- GOAL OF THE EXERCISE -
When you give the entries again, keep every word as it stands and drop the pictures.

- EXERCISE MATERIAL -
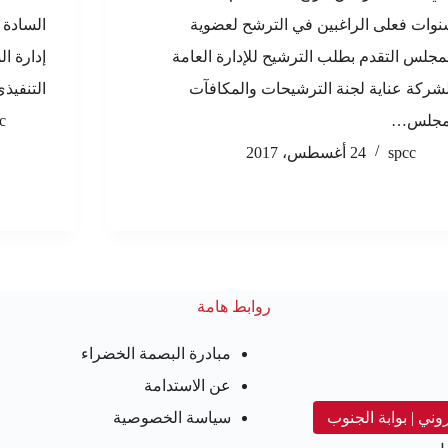
وات فعلى الراغبين في الترشح لعضوية
السادة 
مجلس التقدم بطلب الترشيح للإدارة العامة
إدارة ا
شركة عناية لجنة الترشيحات والمكافآت
التنفيذي
مجلس…
c
spcc
24 أغسطس، 2017
روابط هامة
مبادرة البصمة الخضراء
عن الاستدامة
روني | بوابة الجنوب
سياسة الخصوصية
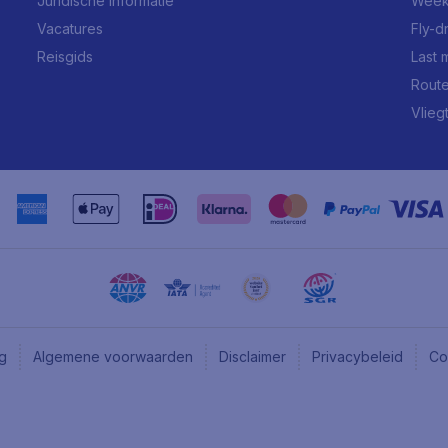
Juridische informatie
Week
Vacatures
Fly-d
Reisgids
Last 
Rout
Vlieg
ng
Algemene voorwaarden
Disclaimer
Privacybeleid
Co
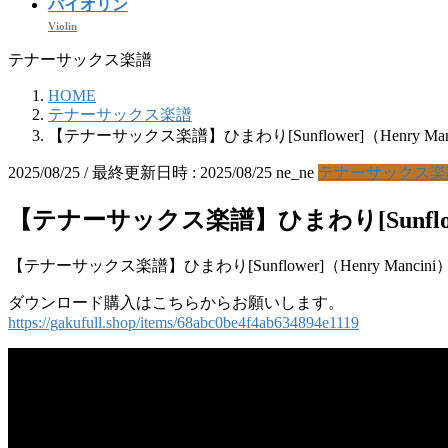
バイオリン
Violin
テナーサックス楽譜
HOME
テナーサックス楽譜
【テナーサックス楽譜】ひまわり[Sunflower]（Henry
2025/08/25
/ 最終更新日時 :
2025/08/25
ne_ne
テナーサックス楽
【テナーサックス楽譜】ひまわり[Sunflow
【テナーサックス楽譜】ひまわり[Sunflower]（Henry Man
ダウンロード購入はこちらからお願いします。
https://gakufull.shop/items/68abc0be4f4ab634894e1119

- SOLUTION BELOW -
وات فعلى الراغبين في الترشح لعضوية
السادة 
مجلس التقدم بطلب الترشيح للإدارة العامة
إدارة ا
شركة عناية لجنة الترشيحات والمكافآت
التنفيذي
مجلس…
c
spcc
24 أغسطس، 2017
روابط هامة
مبادرة البصمة الخضراء
عن الاستدامة
روني | بوابة الجنوب
سياسة الخصوصية
Juridische informatie
Week
Vacatures
Fly-d
Reisgids
Last 
Rout
Vlieg
ng
Algemene voorwaarden
Disclaimer
Privacybeleid
Co
バイオリン
Violin
テナーサックス楽譜
HOME
テナーサックス楽譜
【テナーサックス楽譜】ひまわり[Sunflower]（Henry
2025/08/25
/ 最終更新日時 :
2025/08/25
ne_ne
テナーサックス楽
【テナーサックス楽譜】ひまわり[Sunflow
【テナーサックス楽譜】ひまわり[Sunflower]（Henry Man
ダウンロード購入はこちらからお願いします。
https://gakufull.shop/items/68abc0be4f4ab634894e1119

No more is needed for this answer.